DATA SUPPLIED
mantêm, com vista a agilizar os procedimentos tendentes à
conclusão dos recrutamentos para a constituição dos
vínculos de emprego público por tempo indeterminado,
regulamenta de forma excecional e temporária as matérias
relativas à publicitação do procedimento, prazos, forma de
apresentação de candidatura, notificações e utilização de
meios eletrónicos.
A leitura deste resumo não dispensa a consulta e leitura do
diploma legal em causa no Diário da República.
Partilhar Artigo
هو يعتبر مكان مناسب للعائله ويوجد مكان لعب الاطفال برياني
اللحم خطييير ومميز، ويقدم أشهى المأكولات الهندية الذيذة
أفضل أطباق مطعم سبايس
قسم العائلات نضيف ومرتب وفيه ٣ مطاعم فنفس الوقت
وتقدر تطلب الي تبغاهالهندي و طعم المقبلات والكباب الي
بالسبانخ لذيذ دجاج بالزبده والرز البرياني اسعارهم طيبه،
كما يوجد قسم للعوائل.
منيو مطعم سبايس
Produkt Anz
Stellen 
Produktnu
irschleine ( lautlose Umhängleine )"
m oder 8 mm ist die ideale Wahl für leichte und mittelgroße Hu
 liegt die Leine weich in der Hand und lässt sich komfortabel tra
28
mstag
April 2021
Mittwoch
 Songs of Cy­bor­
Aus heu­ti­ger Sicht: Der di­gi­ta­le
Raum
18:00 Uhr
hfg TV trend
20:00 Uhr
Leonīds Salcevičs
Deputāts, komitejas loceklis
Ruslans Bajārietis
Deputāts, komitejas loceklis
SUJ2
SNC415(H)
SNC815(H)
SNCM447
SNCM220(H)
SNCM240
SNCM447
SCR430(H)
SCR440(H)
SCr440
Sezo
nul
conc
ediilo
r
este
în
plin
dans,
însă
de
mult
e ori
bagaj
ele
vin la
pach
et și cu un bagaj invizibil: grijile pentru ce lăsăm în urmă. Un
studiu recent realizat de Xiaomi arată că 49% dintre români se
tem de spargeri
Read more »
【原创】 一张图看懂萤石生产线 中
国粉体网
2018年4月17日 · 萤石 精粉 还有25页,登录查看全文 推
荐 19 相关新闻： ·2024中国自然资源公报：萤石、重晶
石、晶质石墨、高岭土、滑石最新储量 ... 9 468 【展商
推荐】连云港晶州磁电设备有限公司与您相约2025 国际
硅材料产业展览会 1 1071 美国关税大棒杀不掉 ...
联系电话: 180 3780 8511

TASK DETAILS
Your task for the entries above: copy exactly the span starting with the line with "Ruslans Bajārietis" and going on through the line with "硅材料产业展览会 1 1071 美国关税大棒杀不掉 ...", both lines included, and nothing else.

TASK RESULT
Ruslans Bajārietis
Deputāts, komitejas loceklis
SUJ2
SNC415(H)
SNC815(H)
SNCM447
SNCM220(H)
SNCM240
SNCM447
SCR430(H)
SCR440(H)
SCr440
Sezo
nul
conc
ediilo
r
este
în
plin
dans,
însă
de
mult
e ori
bagaj
ele
vin la
pach
et și cu un bagaj invizibil: grijile pentru ce lăsăm în urmă. Un
studiu recent realizat de Xiaomi arată că 49% dintre români se
tem de spargeri
Read more »
【原创】 一张图看懂萤石生产线 中
国粉体网
2018年4月17日 · 萤石 精粉 还有25页,登录查看全文 推
荐 19 相关新闻： ·2024中国自然资源公报：萤石、重晶
石、晶质石墨、高岭土、滑石最新储量 ... 9 468 【展商
推荐】连云港晶州磁电设备有限公司与您相约2025 国际
硅材料产业展览会 1 1071 美国关税大棒杀不掉 ...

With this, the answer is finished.